MK grew up comfortably. Her dad was a business man dealing in building materials, and her mom stayed at home to take care of her and her brother. They had a live-in maid, but were not very wealthy. One day when she was six years old, a Gentile girl she often played with suddenly stopped playing with her. When MK asked her why, the girl replied that she did not want to be around a “dirty Jew.” This is the earliest memory MK has of being “different” from the others, and it would shape her conscience for the rest of her life.
Although she was Polish in national origin, MK identified herself as first and foremost a Jew. She attended a private Jewish school instructed in Polish. Looking back, MK wishes she had become fluent in Yiddish in order to be able to enjoy the beautiful poetry and other written forms of art in Yiddish. MK was always surrounded by Gentile people growing up in Poland. She never hid the fact that she was Jewish, yet she also could not fathom the idea that the religion she was raised in and held so dearly would soon be the cause for such pain later. MK said that she lived generally just as teenagers now do, with many of the same feelings and hopes. She has a granddaughter who is seventeen, and can see that they have the “same heart, the same brain.” She and her friends enjoyed many activities, and the local ice cream parlor was a favorite hangout spot of theirs.

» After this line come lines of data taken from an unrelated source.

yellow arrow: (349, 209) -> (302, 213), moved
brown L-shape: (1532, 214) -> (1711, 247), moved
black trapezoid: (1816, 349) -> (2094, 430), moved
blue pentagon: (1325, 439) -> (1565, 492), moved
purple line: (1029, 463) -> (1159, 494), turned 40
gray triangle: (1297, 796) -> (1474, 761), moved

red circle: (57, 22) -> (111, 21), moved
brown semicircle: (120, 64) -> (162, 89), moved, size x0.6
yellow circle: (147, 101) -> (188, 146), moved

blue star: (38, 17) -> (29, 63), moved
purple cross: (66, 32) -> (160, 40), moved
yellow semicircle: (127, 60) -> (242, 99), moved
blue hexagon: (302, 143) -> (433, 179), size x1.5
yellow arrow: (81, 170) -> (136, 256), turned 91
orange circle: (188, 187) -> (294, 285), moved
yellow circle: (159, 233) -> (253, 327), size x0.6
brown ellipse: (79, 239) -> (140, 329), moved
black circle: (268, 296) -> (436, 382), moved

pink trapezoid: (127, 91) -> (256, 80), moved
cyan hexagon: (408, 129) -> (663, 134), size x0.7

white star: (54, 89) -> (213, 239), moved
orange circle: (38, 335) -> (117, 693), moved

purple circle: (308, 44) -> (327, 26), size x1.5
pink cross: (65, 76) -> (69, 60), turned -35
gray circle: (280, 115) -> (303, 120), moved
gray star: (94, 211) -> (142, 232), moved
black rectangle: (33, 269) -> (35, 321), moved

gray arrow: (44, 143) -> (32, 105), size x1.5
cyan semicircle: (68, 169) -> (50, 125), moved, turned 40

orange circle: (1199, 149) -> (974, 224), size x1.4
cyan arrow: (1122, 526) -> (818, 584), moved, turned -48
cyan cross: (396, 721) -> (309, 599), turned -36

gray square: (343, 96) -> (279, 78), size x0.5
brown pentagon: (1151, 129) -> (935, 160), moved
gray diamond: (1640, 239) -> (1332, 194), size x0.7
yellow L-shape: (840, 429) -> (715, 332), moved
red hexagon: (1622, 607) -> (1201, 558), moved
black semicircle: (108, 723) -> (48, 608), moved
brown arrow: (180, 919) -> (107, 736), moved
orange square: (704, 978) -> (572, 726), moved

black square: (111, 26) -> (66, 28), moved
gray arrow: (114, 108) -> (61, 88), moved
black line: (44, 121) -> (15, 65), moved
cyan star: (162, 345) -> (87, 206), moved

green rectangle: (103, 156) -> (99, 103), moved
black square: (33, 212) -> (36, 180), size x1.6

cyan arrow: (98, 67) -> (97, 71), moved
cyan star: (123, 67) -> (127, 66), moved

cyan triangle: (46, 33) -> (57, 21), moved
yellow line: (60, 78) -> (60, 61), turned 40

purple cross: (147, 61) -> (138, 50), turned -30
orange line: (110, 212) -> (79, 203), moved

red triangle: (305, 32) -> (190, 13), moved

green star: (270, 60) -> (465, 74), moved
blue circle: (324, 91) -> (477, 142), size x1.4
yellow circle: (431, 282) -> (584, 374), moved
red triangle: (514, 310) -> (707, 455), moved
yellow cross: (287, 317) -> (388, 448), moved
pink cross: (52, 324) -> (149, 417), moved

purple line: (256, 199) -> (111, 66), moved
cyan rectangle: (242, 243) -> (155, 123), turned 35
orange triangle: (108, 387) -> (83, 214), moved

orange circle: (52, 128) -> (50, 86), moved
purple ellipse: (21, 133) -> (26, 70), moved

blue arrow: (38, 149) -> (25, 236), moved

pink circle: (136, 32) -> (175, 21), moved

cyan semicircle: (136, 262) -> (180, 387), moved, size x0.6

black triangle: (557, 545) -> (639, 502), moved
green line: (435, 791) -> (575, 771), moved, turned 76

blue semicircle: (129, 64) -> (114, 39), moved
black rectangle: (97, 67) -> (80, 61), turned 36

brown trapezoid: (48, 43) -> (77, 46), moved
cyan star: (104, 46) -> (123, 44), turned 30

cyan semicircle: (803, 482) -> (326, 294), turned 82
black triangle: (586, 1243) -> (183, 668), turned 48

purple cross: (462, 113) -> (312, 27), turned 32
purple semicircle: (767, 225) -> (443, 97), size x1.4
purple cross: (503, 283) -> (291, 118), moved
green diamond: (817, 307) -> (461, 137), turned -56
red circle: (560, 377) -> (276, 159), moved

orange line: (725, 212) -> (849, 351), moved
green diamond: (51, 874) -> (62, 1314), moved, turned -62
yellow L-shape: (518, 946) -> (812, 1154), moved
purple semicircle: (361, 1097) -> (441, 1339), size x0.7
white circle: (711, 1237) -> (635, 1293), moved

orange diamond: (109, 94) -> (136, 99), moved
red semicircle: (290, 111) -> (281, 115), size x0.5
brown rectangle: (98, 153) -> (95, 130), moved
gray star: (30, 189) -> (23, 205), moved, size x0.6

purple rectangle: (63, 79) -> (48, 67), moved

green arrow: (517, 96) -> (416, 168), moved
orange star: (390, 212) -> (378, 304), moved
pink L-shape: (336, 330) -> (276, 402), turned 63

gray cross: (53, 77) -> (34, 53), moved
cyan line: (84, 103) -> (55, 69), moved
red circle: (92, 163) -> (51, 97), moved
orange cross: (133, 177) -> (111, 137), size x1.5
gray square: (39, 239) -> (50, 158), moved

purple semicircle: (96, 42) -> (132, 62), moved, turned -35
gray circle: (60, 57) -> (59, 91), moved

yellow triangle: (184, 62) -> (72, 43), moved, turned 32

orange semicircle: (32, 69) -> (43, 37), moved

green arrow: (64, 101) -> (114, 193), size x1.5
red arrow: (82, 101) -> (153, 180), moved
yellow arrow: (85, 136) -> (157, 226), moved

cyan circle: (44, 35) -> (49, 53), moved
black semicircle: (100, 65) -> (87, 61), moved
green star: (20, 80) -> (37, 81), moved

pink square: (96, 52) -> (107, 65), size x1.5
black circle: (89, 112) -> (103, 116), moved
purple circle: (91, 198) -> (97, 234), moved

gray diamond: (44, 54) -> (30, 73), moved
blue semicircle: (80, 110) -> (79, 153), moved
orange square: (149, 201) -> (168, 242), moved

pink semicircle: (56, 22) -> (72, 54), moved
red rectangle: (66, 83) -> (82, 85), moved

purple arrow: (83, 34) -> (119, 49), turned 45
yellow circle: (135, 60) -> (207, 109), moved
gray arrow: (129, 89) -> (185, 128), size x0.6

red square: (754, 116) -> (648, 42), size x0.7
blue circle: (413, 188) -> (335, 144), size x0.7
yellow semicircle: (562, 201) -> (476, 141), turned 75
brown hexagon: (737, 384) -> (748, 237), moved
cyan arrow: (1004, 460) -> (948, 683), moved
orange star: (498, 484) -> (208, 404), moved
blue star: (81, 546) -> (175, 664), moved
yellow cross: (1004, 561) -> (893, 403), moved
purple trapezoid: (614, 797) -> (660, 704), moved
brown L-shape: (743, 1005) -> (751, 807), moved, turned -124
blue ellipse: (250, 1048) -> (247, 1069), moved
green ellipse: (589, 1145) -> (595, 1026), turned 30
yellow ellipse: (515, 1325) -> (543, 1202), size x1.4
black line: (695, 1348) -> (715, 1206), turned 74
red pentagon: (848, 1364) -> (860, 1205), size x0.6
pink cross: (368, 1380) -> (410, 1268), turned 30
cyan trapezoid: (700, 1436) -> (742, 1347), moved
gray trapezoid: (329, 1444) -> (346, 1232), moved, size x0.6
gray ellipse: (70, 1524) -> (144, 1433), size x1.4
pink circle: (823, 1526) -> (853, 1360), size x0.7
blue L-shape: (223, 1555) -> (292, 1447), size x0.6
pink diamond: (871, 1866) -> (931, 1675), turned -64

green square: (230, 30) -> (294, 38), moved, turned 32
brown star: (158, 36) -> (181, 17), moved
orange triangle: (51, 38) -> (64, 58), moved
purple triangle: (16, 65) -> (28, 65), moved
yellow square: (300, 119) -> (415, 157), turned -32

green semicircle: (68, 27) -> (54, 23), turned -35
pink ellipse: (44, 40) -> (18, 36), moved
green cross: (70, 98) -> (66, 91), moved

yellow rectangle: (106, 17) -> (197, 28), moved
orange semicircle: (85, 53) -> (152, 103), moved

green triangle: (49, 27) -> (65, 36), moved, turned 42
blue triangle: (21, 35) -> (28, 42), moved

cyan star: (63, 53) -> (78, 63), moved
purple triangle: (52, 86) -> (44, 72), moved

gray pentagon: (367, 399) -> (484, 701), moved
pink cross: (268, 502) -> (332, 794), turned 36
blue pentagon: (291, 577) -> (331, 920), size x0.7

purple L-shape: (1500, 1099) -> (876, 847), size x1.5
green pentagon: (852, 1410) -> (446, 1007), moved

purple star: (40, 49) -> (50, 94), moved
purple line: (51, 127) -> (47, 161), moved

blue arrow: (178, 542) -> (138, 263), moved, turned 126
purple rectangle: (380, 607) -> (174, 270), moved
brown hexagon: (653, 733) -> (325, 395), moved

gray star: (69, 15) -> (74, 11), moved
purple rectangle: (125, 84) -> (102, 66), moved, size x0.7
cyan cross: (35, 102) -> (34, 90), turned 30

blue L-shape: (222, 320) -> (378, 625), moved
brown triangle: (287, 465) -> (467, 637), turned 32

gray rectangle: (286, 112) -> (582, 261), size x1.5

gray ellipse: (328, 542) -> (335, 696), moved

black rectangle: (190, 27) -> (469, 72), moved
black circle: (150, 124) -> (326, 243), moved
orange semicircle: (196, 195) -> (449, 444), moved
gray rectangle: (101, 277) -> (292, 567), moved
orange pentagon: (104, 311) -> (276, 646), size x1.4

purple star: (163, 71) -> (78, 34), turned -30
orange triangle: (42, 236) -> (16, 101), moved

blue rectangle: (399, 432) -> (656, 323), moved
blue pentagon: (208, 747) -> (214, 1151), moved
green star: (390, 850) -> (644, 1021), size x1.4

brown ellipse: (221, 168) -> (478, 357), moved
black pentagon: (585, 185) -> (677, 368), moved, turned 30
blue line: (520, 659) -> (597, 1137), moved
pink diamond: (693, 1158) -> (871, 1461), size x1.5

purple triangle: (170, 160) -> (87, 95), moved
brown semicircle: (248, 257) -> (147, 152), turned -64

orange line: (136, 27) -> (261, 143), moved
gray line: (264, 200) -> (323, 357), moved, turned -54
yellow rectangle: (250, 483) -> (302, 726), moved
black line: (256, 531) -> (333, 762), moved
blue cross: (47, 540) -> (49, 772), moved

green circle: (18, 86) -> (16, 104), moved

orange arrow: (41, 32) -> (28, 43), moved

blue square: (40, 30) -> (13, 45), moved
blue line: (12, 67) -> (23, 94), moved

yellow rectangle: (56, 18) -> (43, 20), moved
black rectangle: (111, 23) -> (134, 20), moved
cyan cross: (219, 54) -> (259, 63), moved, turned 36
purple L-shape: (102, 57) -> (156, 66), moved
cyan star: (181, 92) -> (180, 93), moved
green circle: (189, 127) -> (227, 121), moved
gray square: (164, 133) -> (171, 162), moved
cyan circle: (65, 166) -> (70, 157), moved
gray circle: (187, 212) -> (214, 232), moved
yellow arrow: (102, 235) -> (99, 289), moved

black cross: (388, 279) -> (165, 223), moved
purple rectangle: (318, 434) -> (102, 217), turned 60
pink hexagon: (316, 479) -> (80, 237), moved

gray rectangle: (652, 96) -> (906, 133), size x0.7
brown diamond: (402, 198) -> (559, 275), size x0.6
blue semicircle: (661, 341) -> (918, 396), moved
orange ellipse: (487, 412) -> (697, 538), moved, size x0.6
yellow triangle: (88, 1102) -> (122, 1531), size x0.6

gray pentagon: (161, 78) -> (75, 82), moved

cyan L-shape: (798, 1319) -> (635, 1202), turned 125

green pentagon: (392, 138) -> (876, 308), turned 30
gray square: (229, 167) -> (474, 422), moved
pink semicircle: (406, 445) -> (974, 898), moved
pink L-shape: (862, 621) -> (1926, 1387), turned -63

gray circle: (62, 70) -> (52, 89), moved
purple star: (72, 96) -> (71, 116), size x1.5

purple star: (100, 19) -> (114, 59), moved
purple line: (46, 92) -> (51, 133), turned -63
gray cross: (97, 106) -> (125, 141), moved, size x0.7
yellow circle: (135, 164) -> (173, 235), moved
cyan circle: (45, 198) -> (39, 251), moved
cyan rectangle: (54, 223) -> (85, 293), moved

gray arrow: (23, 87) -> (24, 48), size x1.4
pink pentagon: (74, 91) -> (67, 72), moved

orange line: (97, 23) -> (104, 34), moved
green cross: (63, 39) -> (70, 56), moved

MK graduated from high school in 1938. During that year, she recalls the atmosphere in her town as being tense. People could sense that war was coming. MK was planning to go to college abroad, as many students of the time who could afford it would travel to other countries to complete their higher education. These hopes, and any semblance of a normal life, were dashed by the Nazi invasion in September of 1939.
MK firmly maintains that despite the Nazis’ attempts at dehumanizing the Jews, despite their stripping her family of a home, of all their material possessions, and brutally attacked their hopes, MK maintained that they “couldn’t take away our humanity.” MK speaks Polish, English, Hebrew (which she learned while living in Israel later in her life), and some Yiddish.